A novel supersymmetric extension of BMS symmetries at null infinity

TL;DR

This paper introduces a new supersymmetric extension of BMS symmetries at null infinity by combining BMS vector fields with BMS twistors, resulting in a superalgebra that includes Lorentz transformations and relates to string theory symmetries.

Contribution

The authors construct a novel supersymmetric BMS algebra that incorporates Lorentz transformations and connects to Neveu-Schwarz supersymmetries, expanding the understanding of symmetries at null infinity.

Findings

Superalgebra includes all BMS vector fields and Lorentz transformations.

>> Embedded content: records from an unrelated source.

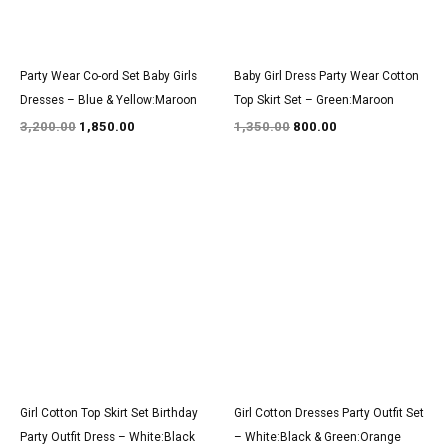
Party Wear Co-ord Set Baby Girls
Baby Girl Dress Party Wear Cotton
Dresses – Blue & Yellow:Maroon
Top Skirt Set – Green:Maroon
3,200.00
1,850.00
1,350.00
800.00
Original
Current
Original
Current
price
price
price
price
was:
is:
was:
is:
₹1,350.00.
₹800.00.
₹2,950.00.
₹1,800.00.
Girl Cotton Top Skirt Set Birthday
Girl Cotton Dresses Party Outfit Set
Party Outfit Dress – White:Black
– White:Black & Green:Orange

Existence of a projection to Neveu-Schwarz supersymmetries on a 2-sphere.

Comparison with supergravity-based supersymmetric BMS extensions.

Abstract

We show that we can combine the (complex, self-dual) BMS vector fields with the recently defined BMS twistors to obtain a new supersymmetric extension of the BMS symmetries at null infinity. We compare our construction to other supersymmetric extensions of the BMS algebra proposed in the context of supergravity. Unlike the standard constructions the anticommutator in our superalgebra generates all the BMS vector fields including the Lorentz transformations. We also show that there exists a projection from our BMS Lie superalgebra to the global subalgebra of the Neveu-Schwarz supersymmetries on a 2-sphere, which are commonly considered in string theory and 2-dimensional conformal field theory.